Overall, a total of 22 eyes of 17 patients (11 male, 6 female; mean age 62 years, range 45–76 years) were included in the analysis. The mean duration of DME was 39.4 months (range 21–82 months) and the mean HbA1c value at baseline was 7.9%. Five eyes were previously treated with anti-VEGF drugs and focal/grid laser photocoagulation, 5 eyes were treated with anti-VEGF drugs only, and 12 eyes were naive. At baseline, the mean logMAR BCVA was 0.39 ± 0.18 and improved to 0.31 ± 0.19 (p = 0.0091) and 0.31 ± 0.19 (p = 0.0078) at 3 and 6 months of follow-up, respectively. At baseline, the mean CRT was 361.8 ± 70.95 μm and improved to 331.8 ± 48.46 (p<0.0001) and 328.1 ± 53.25 (p<0.0001) at 3 and 6 months of follow-up. Optical coherence tomography, color fundus photograph, and F did not show atrophic changes of the RPE (Fig. 1). None of the patients complained of scotoma or had evidence of laser spots, scars, or any other macular complications attributable to Y-MPL. At baseline in group 1 (n = 12), the mean logMAR BCVA was 0.39 ± 0.19 and improved to 0.27 ± 0.18 (p = 0.027) and 0.27 ± 0.17 (p = 0.0187) at 3 and 6 months of follow-up, respectively. At baseline, the mean CRT in group 1 was 350.9 ± 74.7 μm and improved to 319.4 ± 51.43 (p = 0.0030) and 311.2 ± 49.43 (p = 0.0108) at 3 and 6 months of follow-up. At baseline in group 2 (n = 10), the mean logMAR BCVA was 0.38 ± 0.18 and improved to 0.36 ± 0.20 (p = 0.3) and 0.38 ± 0.20 (p = 0.9) at 3 and 6 months of follow-up, respectively. At baseline, the mean CRT in group 2 was 369.2 ± 66.81 μm and improved to 342.4 ± 41.97 (p = 0.05) and 341.6 ± 54.83 (p = 0.04) at 3 and 6 months of follow-up.

Fig. 1

Diabetic macular edema at baseline (upper-line), 3 (middle-line) and 6 (bottom-line) months after yellow micropulse laser. At baseline autofluorescence (upper-line, left), OCT b-scan (upper-line center) and thickness map (upper line right) show significant edema with grid laser photocoagulation scars. At 3 and 6 months autofluorescence (middle-line and bottom-line left) did not show any further damage of the RPE while OCT b-scan (middle-line and bottom line, center) and thickness map (middle-line and bottom-line right) show a significant decrease of the edema.

Discussion

The results of this study show that treatment with the 577-nm Y-MPL is effective in terms of stabilization or improvement of vision and reduction or resolution of DME, at least in the short term. Subgroup analysis showed that naive eyes might respond better than previously treated eyes.

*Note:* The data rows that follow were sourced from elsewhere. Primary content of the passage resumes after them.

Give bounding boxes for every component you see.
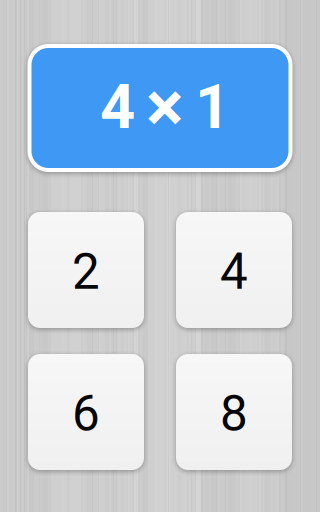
button[interactable]: 6 [28, 354, 144, 470]
staticText: 1 [195, 71, 230, 143]
button[interactable]: 8 [176, 354, 292, 470]
button[interactable]: 4 [176, 212, 292, 328]
staticText: 4 [220, 243, 248, 301]
button[interactable]: 4 [28, 44, 292, 172]
staticText: 2 [72, 243, 100, 301]
staticText: 4 [100, 71, 135, 143]
button[interactable]: 2 [28, 212, 144, 328]
staticText: 6 [72, 385, 100, 443]
staticText: 8 [220, 385, 248, 443]
staticText: × [146, 66, 184, 148]
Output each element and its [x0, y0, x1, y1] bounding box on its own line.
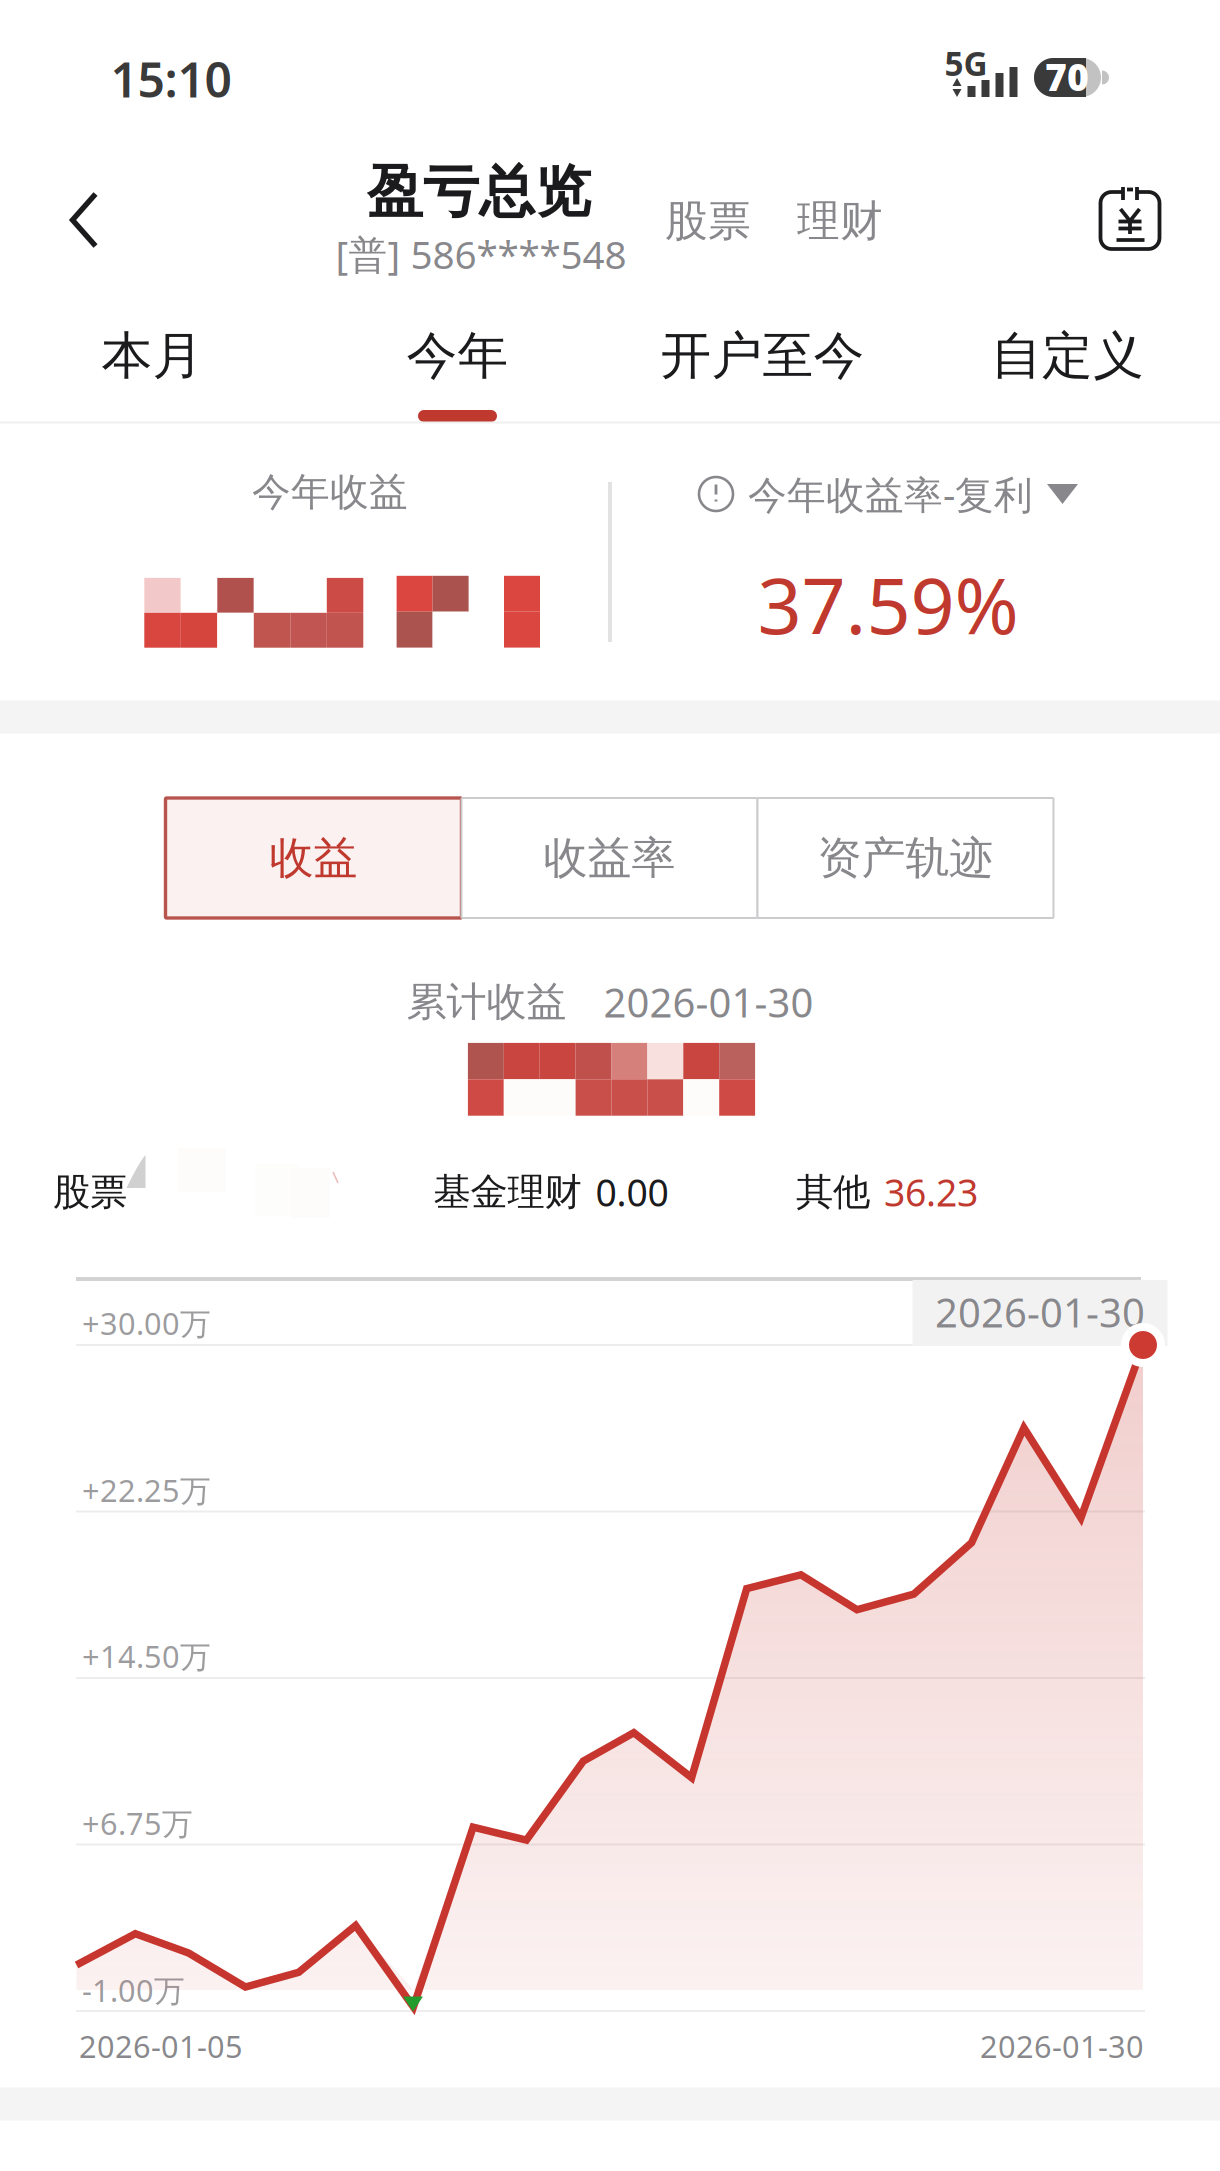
staticText: +30.00万 — [82, 1303, 211, 1343]
button[interactable]: 自定义 — [915, 310, 1220, 430]
staticText: 0.00 — [596, 1167, 668, 1217]
button[interactable]: 本月 — [0, 310, 305, 430]
staticText: 2026-01-05 — [79, 2026, 243, 2066]
staticText: 今年 — [406, 325, 508, 387]
staticText: 自定义 — [991, 325, 1144, 387]
button[interactable]: 股票 — [665, 195, 883, 247]
button[interactable]: Back — [36, 172, 132, 268]
staticText: 股票 — [665, 195, 751, 247]
staticText: -1.00万 — [82, 1970, 185, 2010]
staticText: 2026-01-30 — [935, 1285, 1145, 1338]
button[interactable]: 资产轨迹 — [758, 798, 1054, 918]
staticText: 累计收益 — [406, 977, 566, 1026]
staticText: 开户至今 — [660, 325, 864, 387]
staticText: 5G — [944, 41, 988, 85]
staticText: 今年收益率-复利 — [748, 468, 1033, 520]
staticText: 盈亏总览 — [367, 158, 591, 226]
button[interactable]: 收益率 — [462, 798, 758, 918]
button[interactable]: 收益 — [166, 798, 462, 918]
staticText: 70 — [1045, 52, 1089, 101]
staticText: 资产轨迹 — [818, 831, 994, 885]
staticText: 36.23 — [884, 1167, 978, 1217]
staticText: 收益率 — [544, 831, 676, 885]
staticText: 本月 — [102, 325, 204, 387]
staticText: 收益 — [270, 831, 358, 885]
staticText: 基金理财 — [434, 1169, 582, 1215]
staticText: +14.50万 — [82, 1636, 211, 1676]
staticText: 2026-01-30 — [604, 975, 814, 1028]
staticText: +22.25万 — [82, 1470, 211, 1510]
staticText: 股票 — [53, 1169, 127, 1215]
button[interactable]: 开户至今 — [610, 310, 915, 430]
staticText: 37.59% — [758, 553, 1018, 655]
staticText: 15:10 — [110, 47, 232, 111]
button[interactable]: 今年 — [305, 310, 610, 430]
staticText: [普] 586****548 — [336, 228, 626, 280]
button[interactable]: Statements — [1080, 169, 1180, 269]
staticText: 2026-01-30 — [980, 2026, 1144, 2066]
staticText: +6.75万 — [82, 1803, 193, 1843]
staticText: 今年收益 — [252, 468, 408, 516]
staticText: 理财 — [797, 195, 883, 247]
staticText: 其他 — [796, 1169, 870, 1215]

Several clinical trials have demonstrated the safety and efficacy of subthreshold treatment with IR-MPL (16 -22), but little is known about the use of Y-MPL in DME (22). The 577-nm wavelength from the optically pumped semiconductor laser is well absorbed in melanin and has a specific high absorption coefficient peak in oxyhemoglobin (HbO). Conversely, the 810-nm diode laser's wavelength is practically absorbed only by melanin and with a lower absorption coefficient with respect to shorter visible wavelengths.

Both 577-nm and 810-nm wavelengths can reach the ocular fundus almost unaffected by ocular media opacity and by retina thickness, by virtue of their negligible scattering compared to blue and green laser wavelengths. Furthermore, these wavelengths are not absorbed by macular pigments and, more importantly, by xanthophyll, which is located in the inner and outer plexiform layers where thermal damage is undesirable (23).

The 810-nm infrared beam interacts with the melanin in the RPE and with the melanocytes in the choroid, producing deep photothermal effects. The 577-nm yellow beam interacts with the melanin in the RPE and whatever energy can pass through the RPE layer is strongly absorbed by the oxyhemoglobin in the immediately underneath choriocapillaries, with thinner photothermal effects confined to the RPE–choriocapillaries complex. This “2 layers–2 chromophores” absorption has important and reassuring positive implications for the surgeon performing subthreshold treatments without a visible endpoint feedback, because the combined absorption in the RPE–choriocapillaries complex, with an RPE layer with variable melanin distribution and a choriocapillaries layer with homogeneously distributed oxyhemoglobin, gives to the 577-nm wavelength the theoretical advantage of producing more uniform and consistent invisible photothermal effects across the whole retinal fundus.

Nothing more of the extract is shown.